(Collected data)
BEGIN

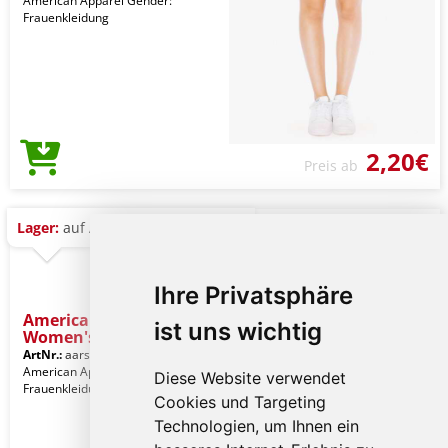
American Apparel Gender:
Frauenkleidung
2,20€
Preis ab
Lager:
auf Anfrage
Ihre Privatsphäre
American Apparel
ist uns wichtig
Women's
ArtNr.:
aarsatr3353tbl-xl
Black
American Apparel Gender:
Diese Website verwendet
Frauenkleidung
Cookies und Targeting
Technologien, um Ihnen ein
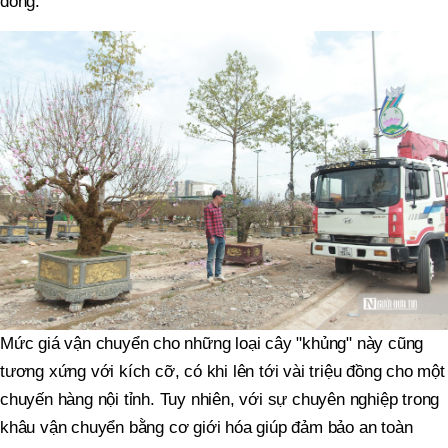
đồng.
Mức giá vận chuyển cho những loại cây "khủng" này cũng
tương xứng với kích cỡ, có khi lên tới vài triệu đồng cho một
chuyến hàng nội tỉnh. Tuy nhiên, với sự chuyên nghiệp trong
khâu vận chuyển bằng cơ giới hóa giúp đảm bảo an toàn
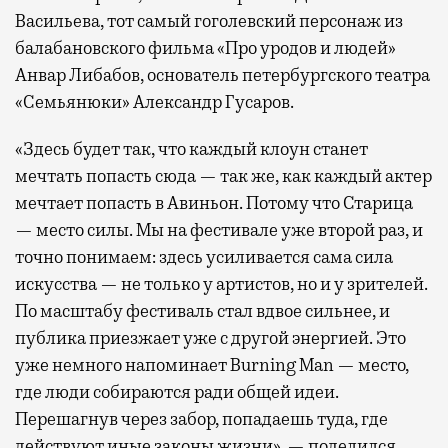
Васильева, тот самый гоголевский персонаж из
балабановского фильма «Про уродов и людей»
Анвар Либабов, основатель петербургского театра
«Семьянюки» Александр Гусаров.
«Здесь будет так, что каждый клоун станет
мечтать попасть сюда — так же, как каждый актер
мечтает попасть в Авиньон. Потому что Старица
— место силы. Мы на фестивале уже второй раз, и
точно понимаем: здесь усиливается сама сила
искусства — не только у артистов, но и у зрителей.
По масштабу фестиваль стал вдвое сильнее, и
публика приезжает уже с другой энергией. Это
уже немного напоминает Burning Man — место,
где люди собираются ради общей идеи.
Перешагнув через забор, попадаешь туда, где
действуют иные законы жизни», — поделился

END

# What to work on
Each line above is to be transcribed exactly, though its pictures are not.

# Response below
American Apparel Gender:
Frauenkleidung
2,20€
Preis ab
Lager:
auf Anfrage
Ihre Privatsphäre
American Apparel
ist uns wichtig
Women's
ArtNr.:
aarsatr3353tbl-xl
Black
American Apparel Gender:
Diese Website verwendet
Frauenkleidung
Cookies und Targeting
Technologien, um Ihnen ein
đồng.
Mức giá vận chuyển cho những loại cây "khủng" này cũng
tương xứng với kích cỡ, có khi lên tới vài triệu đồng cho một
chuyến hàng nội tỉnh. Tuy nhiên, với sự chuyên nghiệp trong
khâu vận chuyển bằng cơ giới hóa giúp đảm bảo an toàn
Васильева, тот самый гоголевский персонаж из
балабановского фильма «Про уродов и людей»
Анвар Либабов, основатель петербургского театра
«Семьянюки» Александр Гусаров.
«Здесь будет так, что каждый клоун станет
мечтать попасть сюда — так же, как каждый актер
мечтает попасть в Авиньон. Потому что Старица
— место силы. Мы на фестивале уже второй раз, и
точно понимаем: здесь усиливается сама сила
искусства — не только у артистов, но и у зрителей.
По масштабу фестиваль стал вдвое сильнее, и
публика приезжает уже с другой энергией. Это
уже немного напоминает Burning Man — место,
где люди собираются ради общей идеи.
Перешагнув через забор, попадаешь туда, где
действуют иные законы жизни», — поделился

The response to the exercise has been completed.